In the listing below, locate the line containing "Materiały szkoleniowe i"; reproduce that line and all lines that follow it, unchanged.

[PROVIDED RECORDS — start]

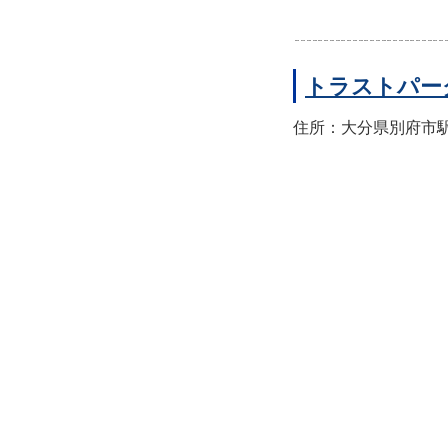
トラストパー
住所：大分県別府市駅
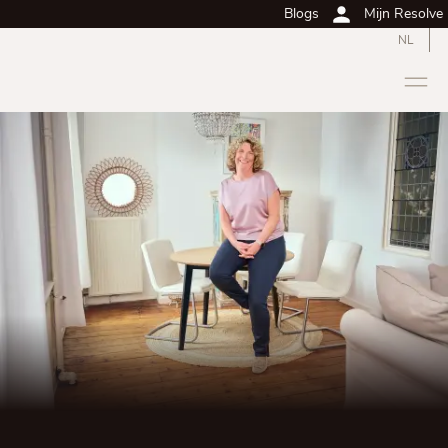
Blogs
Mijn Resolve
NL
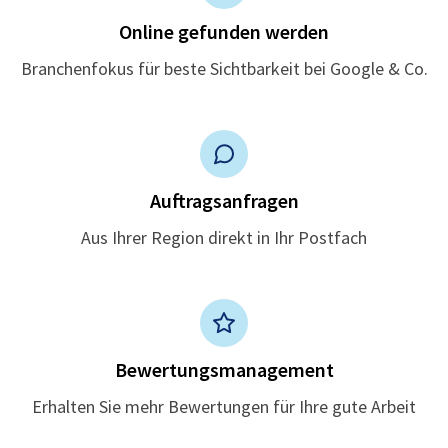
Online gefunden werden
Branchenfokus für beste Sichtbarkeit bei Google & Co.
Auftragsanfragen
Aus Ihrer Region direkt in Ihr Postfach
Bewertungsmanagement
Erhalten Sie mehr Bewertungen für Ihre gute Arbeit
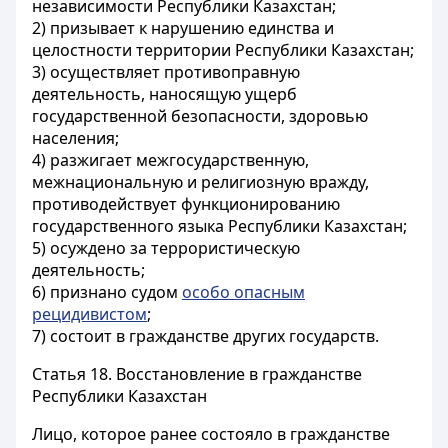
независимости Республики Казахстан;
2) призывает к нарушению единства и
целостности территории Республики Казахстан;
3) осуществляет противоправную
деятельность, наносящую ущерб
государственной безопасности, здоровью
населения;
4) разжигает межгосударственную,
межнациональную и религиозную вражду,
противодействует функционированию
государственного языка Республики Казахстан;
5) осуждено за террористическую
деятельность;
6) признано судом
особо опасным
рецидивистом
;
7) состоит в гражданстве других государств.
Статья 18.
Восстановление в гражданстве
Республики Казахстан
Лицо, которое ранее состояло в гражданстве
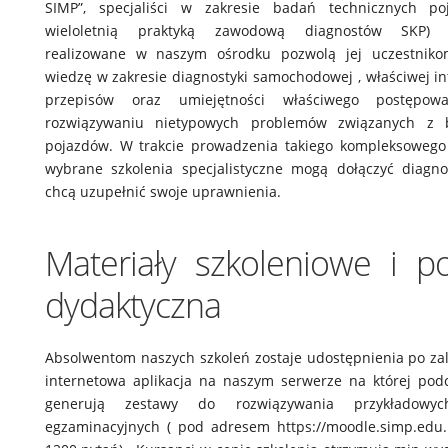
SIMP”, specjaliści w zakresie badań technicznych po
wieloletnią praktyką zawodową diagnostów SKP) .
realizowane w naszym ośrodku pozwolą jej uczestniko
wiedzę w zakresie diagnostyki samochodowej , właściwej int
przepisów oraz umiejętności właściwego postępow
rozwiązywaniu nietypowych problemów związanych z 
pojazdów. W trakcie prowadzenia takiego kompleksowego
wybrane szkolenia specjalistyczne mogą dołączyć diagnoś
chcą uzupełnić swoje uprawnienia.
Materiały szkoleniowe i 
dydaktyczna
Absolwentom naszych szkoleń zostaje udostępnienia po za
internetowa aplikacja na naszym serwerze na której pod
generują zestawy do rozwiązywania przykładowyc
egzaminacyjnych ( pod adresem https://moodle.simp.edu.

[PROVIDED RECORDS — finish]

OUTPUT OF THE EXERCISE ::
Materiały szkoleniowe i 
dydaktyczna
Absolwentom naszych szkoleń zostaje udostępnienia po za
internetowa aplikacja na naszym serwerze na której pod
generują zestawy do rozwiązywania przykładowyc
egzaminacyjnych ( pod adresem https://moodle.simp.edu.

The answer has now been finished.